Reproduce the entries exactly. Omit none of them.
### Listed entries ###
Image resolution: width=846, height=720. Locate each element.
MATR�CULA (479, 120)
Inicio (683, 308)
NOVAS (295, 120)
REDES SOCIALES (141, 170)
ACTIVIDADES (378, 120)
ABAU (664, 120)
###
*Exercise answer*.
Image resolution: width=846, height=720. Locate each element.
MATR�CULA (479, 120)
Inicio (683, 308)
NOVAS (295, 120)
REDES SOCIALES (141, 170)
ACTIVIDADES (378, 120)
ABAU (664, 120)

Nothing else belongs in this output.